Three pharmaceutical giants staked structural claims inside AI labs over the past six weeks. The question their moves raise — who gets to govern what AI built for drug discovery actually becomes — is one that proxy season, now underway, may begin to answer. What the filings will show is uncertain. That they will eventually tell us something is not.
On April 15, Novartis CEO Vas Narasimhan was appointed to the board of Anthropic, the AI safety company structured as a Public Benefit Corporation whose Long-Term Benefit Trust appoints a majority of directors (ResultSense; Pharmaphorum). Narasimhan, a physician-scientist who has overseen development of more than 35 medicines, holds no disclosed equity in Anthropic and appears to be the first sitting pharmaceutical executive on a major AI lab's governing body. Whether his appointment carries any specific fiduciary duty for how Anthropic builds and deploys AI — and what that would require him to do or block — is not in any public filing. It will be, if anywhere, in the next proxy statement Anthropic files with the SEC. That document has not yet appeared.
The day before, April 14, Novo Nordisk signed an enterprise partnership with OpenAI covering research and development, manufacturing, and commercial operations, with pilot programs beginning immediately and full integration planned by the end of 2026 (Reuters). Novo Nordisk CEO Mike Doustdar, who took over in 2025 and subsequently cut 9,000 jobs, told Reuters the goal is to "supercharge" scientists, not replace them. No financial terms were disclosed. What OpenAI receives in exchange for embedding its models across every function of one of the world's largest drugmakers, and whether the deal includes any data governance rights, is not public.
On March 16, Roche said it operates the pharmaceutical industry's largest announced hybrid-cloud AI factory: 2,176 NVIDIA Blackwell GPUs on-premises, more than 3,500 total when combined with existing infrastructure, embedded across the entire value chain from discovery through manufacturing (Roche press release; NVIDIA blog). Genentech, its US research arm, already runs nearly 90 percent of its eligible small-molecule programs with AI integration.

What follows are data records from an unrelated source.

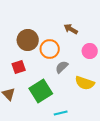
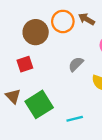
orange circle: (50, 49) -> (63, 21), moved
green square: (41, 91) -> (39, 104), moved

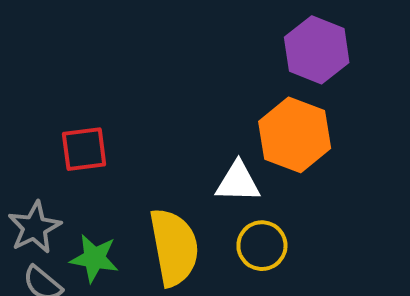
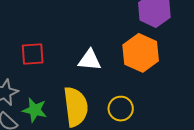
white triangle: (238, 182) -> (90, 60), moved

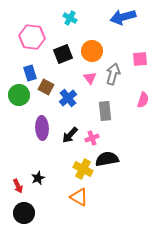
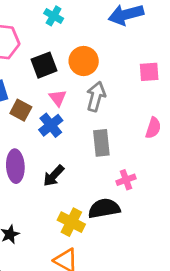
gray arrow: (113, 74) -> (96, 96), moved
pink triangle: (90, 78) -> (58, 98), moved
pink cross: (92, 138) -> (126, 180), moved

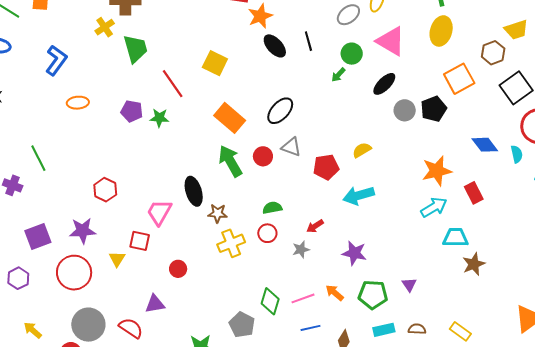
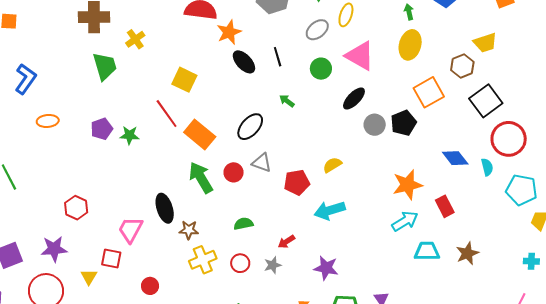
yellow cross: (105, 27) -> (135, 39), moved
green arrow: (338, 75) -> (287, 101), moved, turned 84
red line: (173, 84) -> (167, 114), moved
purple pentagon: (132, 111) -> (102, 129), turned -30
red circle: (267, 233) -> (240, 263), moved
brown star: (474, 264) -> (467, 253), moved

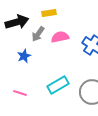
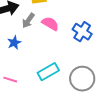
pink semicircle: (60, 37) -> (50, 24), turned 42

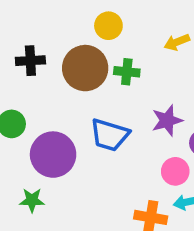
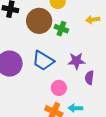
pink circle: (175, 171) -> (59, 88), moved

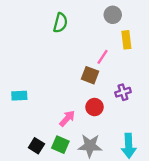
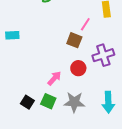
purple cross: (123, 92) -> (103, 55), size x1.5
cyan rectangle: (19, 96) -> (12, 35), moved

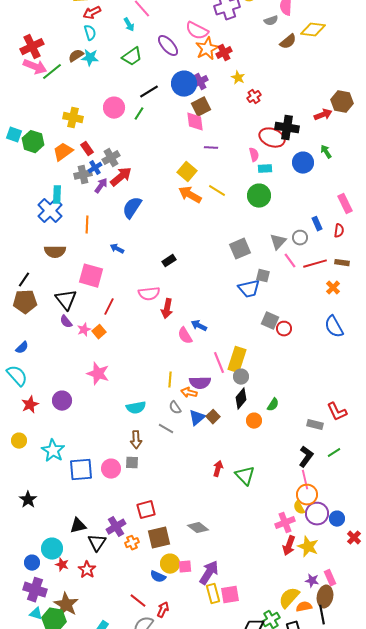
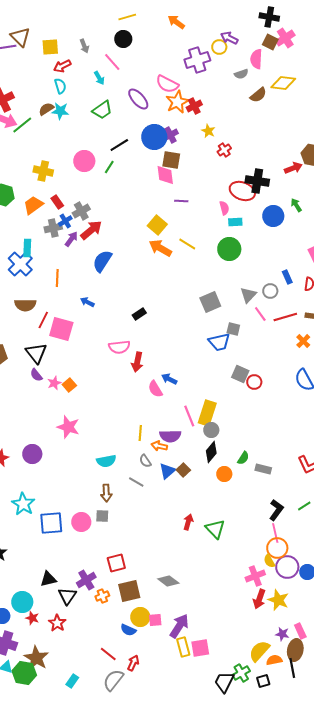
brown square: (201, 107) -> (171, 160), turned 36
red line: (109, 307) -> (43, 320), moved
gray rectangle: (315, 425) -> (263, 469), moved

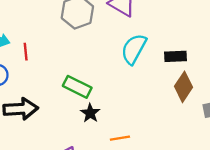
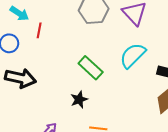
green rectangle: (77, 87) -> (91, 68), moved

In one oncology program, AI helped design a degrader molecule 25 percent faster than traditional methods; in another, it delivered a backup drug candidate in seven months instead of more than two years.
Eli Lilly announced its own AI infrastructure play in January — a $1 billion, five-year co-innovation lab with NVIDIA at the JPMorgan Healthcare Conference — establishing the pattern before the other moves followed (DCAT Value Chain Insights).
The test case arrived April 16, when OpenAI released GPT-Rosalind, a reasoning model designed for biology and drug discovery, built alongside Amgen, Moderna, and Thermo Fisher. The model can reason across biological sequences, molecular structures, and experimental data in ways general-purpose AI cannot. Whether the pharma companies now embedded inside AI labs have any real influence over how models like Rosalind are developed — what data they train on, what safety constraints they carry — is the question proxy season will eventually answer. Right now, nobody outside those boardrooms knows.
What makes the governance question concrete is the fiduciary layer. Corporate directors have legal obligations to their companies and shareholders. A board seat at an AI lab doesn't automatically create AI oversight duties, but it does create a seat at the table where strategic decisions get made. Narasimhan's appointment is notable not because it signals a business deal — it doesn't, on its face — but because it puts a drug-industry insider into a governance role at the company building the kind of AI infrastructure that will shape what drug development looks like for years to come. What he does with that seat, and what he's required to do, is the part that matters. The proxy filing will be the first public document to say so explicitly. When it arrives, the story gets interesting.